Marianne, bien qu’elle fût alors grosse de huit mois, décida qu’elle irait aussi. Elle aurait souffert de ne pouvoir donner cette preuve d’affection à ses cousins, qui s’étaient montrés, en somme, très bons pour le jeune ménage de Blaise. Puis, elle avait vraiment le cœur déchiré d’une telle catastrophe. Et tous deux, s’étant attardés à distribuer le travail du jour, n’arrivèrent à la gare de Janville que pour prendre, en hâte, le train de dix heures un quart.

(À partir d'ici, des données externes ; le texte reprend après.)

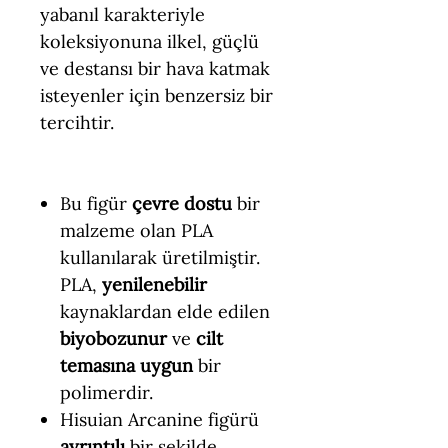
yabanıl karakteriyle
koleksiyonuna ilkel, güçlü
ve destansı bir hava katmak
isteyenler için benzersiz bir
tercihtir.
Bu figür
çevre dostu
bir
malzeme olan PLA
kullanılarak üretilmiştir.
PLA,
yenilenebilir
kaynaklardan elde edilen
biyobozunur
ve
cilt
temasına uygun
bir
polimerdir.
Hisuian Arcanine figürü
ayrıntılı
bir şekilde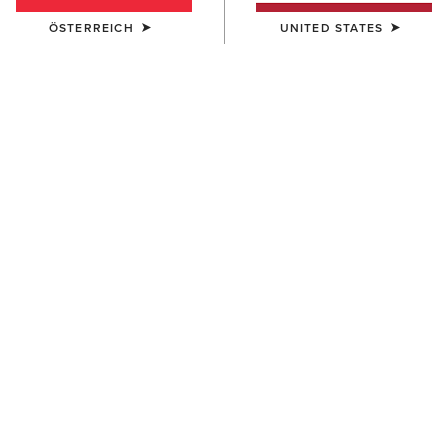
ÖSTERREICH
UNITED STATES
DAMEN
DAMEN
Cricklade Blouse
Millington Blouse
75,00 €
70,00 €
DAMEN
DAMEN
Rudford Shirt
Cricklade Blouse
70,00 €
75,00 €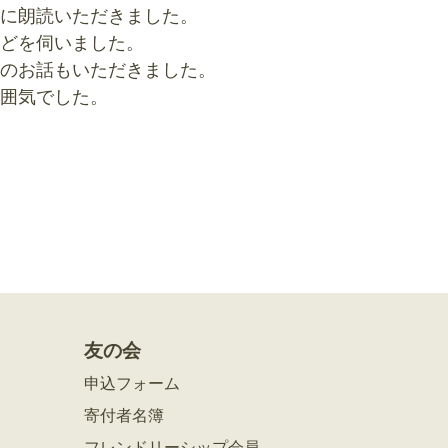
に朗読いただきました。
どを伺いました。
のお話もいただきました。
囲気でした。
友の会
申込フォーム
寄付者名簿
フレンドリーシップ会員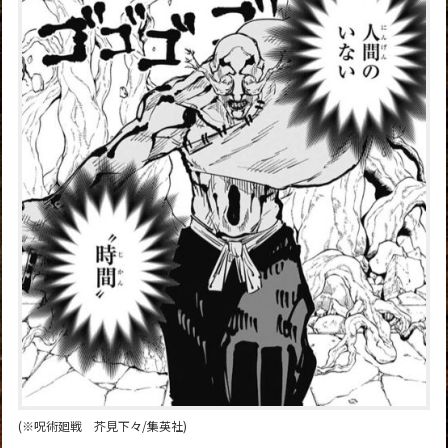
(※呪術廻戦 芥見下々/集英社)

Le train roulait déjà, lorsqu’ils reconnurent les Lepailleur et leur fils Antonin, installés dans le compartiment qu’ils venaient d’envahir.

En les voyant partir ensemble, en cérémonie, le meunier crut qu’ils allaient à la noce ; et, quand il sut que c’était à une visite de deuil :

« Alors, c’est le contraire, dit-il. N’importe, ça fait sortir, ça distrait. »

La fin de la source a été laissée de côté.